Task inputs ::

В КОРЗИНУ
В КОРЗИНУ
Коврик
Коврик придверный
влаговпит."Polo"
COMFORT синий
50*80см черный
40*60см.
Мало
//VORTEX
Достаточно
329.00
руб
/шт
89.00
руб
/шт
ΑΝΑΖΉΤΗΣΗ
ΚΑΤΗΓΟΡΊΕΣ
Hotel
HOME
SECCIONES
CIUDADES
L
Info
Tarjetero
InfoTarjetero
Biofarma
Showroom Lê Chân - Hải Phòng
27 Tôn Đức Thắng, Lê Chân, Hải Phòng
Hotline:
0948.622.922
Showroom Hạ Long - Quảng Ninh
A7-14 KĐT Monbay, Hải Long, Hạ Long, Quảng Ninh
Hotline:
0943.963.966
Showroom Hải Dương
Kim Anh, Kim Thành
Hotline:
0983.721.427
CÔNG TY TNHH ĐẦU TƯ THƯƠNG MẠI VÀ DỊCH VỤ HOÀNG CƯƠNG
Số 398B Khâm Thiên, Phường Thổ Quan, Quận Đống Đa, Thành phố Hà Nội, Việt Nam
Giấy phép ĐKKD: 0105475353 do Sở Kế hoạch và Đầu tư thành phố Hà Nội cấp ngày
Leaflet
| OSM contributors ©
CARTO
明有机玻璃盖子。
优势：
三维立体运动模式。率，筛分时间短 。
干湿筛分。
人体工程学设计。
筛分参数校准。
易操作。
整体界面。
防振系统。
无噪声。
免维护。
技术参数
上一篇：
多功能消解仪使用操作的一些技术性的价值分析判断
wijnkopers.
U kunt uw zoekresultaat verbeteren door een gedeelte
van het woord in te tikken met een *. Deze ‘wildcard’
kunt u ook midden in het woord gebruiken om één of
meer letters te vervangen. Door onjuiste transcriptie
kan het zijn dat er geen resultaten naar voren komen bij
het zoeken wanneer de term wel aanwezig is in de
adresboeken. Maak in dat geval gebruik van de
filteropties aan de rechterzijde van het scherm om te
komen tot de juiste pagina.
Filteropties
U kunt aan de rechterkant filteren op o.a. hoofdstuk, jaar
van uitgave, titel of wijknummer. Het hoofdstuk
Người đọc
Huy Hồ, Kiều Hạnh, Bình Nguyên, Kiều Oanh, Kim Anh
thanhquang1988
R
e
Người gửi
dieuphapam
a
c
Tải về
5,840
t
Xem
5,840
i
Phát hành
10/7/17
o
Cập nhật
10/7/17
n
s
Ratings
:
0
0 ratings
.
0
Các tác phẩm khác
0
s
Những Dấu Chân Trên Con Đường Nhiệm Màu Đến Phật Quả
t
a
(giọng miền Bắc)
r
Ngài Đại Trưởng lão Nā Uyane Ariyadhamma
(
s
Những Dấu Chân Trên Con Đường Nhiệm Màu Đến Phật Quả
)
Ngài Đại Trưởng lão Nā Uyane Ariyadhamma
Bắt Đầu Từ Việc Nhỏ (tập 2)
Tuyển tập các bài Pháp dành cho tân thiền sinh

Required action :: Your task is to restate, word for word, the line with "多功能消解仪使用操作的一些技术性的价值分析判断" and all lines after it, ending with the last line of the data.

Expected output ::
多功能消解仪使用操作的一些技术性的价值分析判断
wijnkopers.
U kunt uw zoekresultaat verbeteren door een gedeelte
van het woord in te tikken met een *. Deze ‘wildcard’
kunt u ook midden in het woord gebruiken om één of
meer letters te vervangen. Door onjuiste transcriptie
kan het zijn dat er geen resultaten naar voren komen bij
het zoeken wanneer de term wel aanwezig is in de
adresboeken. Maak in dat geval gebruik van de
filteropties aan de rechterzijde van het scherm om te
komen tot de juiste pagina.
Filteropties
U kunt aan de rechterkant filteren op o.a. hoofdstuk, jaar
van uitgave, titel of wijknummer. Het hoofdstuk
Người đọc
Huy Hồ, Kiều Hạnh, Bình Nguyên, Kiều Oanh, Kim Anh
thanhquang1988
R
e
Người gửi
dieuphapam
a
c
Tải về
5,840
t
Xem
5,840
i
Phát hành
10/7/17
o
Cập nhật
10/7/17
n
s
Ratings
:
0
0 ratings
.
0
Các tác phẩm khác
0
s
Những Dấu Chân Trên Con Đường Nhiệm Màu Đến Phật Quả
t
a
(giọng miền Bắc)
r
Ngài Đại Trưởng lão Nā Uyane Ariyadhamma
(
s
Những Dấu Chân Trên Con Đường Nhiệm Màu Đến Phật Quả
)
Ngài Đại Trưởng lão Nā Uyane Ariyadhamma
Bắt Đầu Từ Việc Nhỏ (tập 2)
Tuyển tập các bài Pháp dành cho tân thiền sinh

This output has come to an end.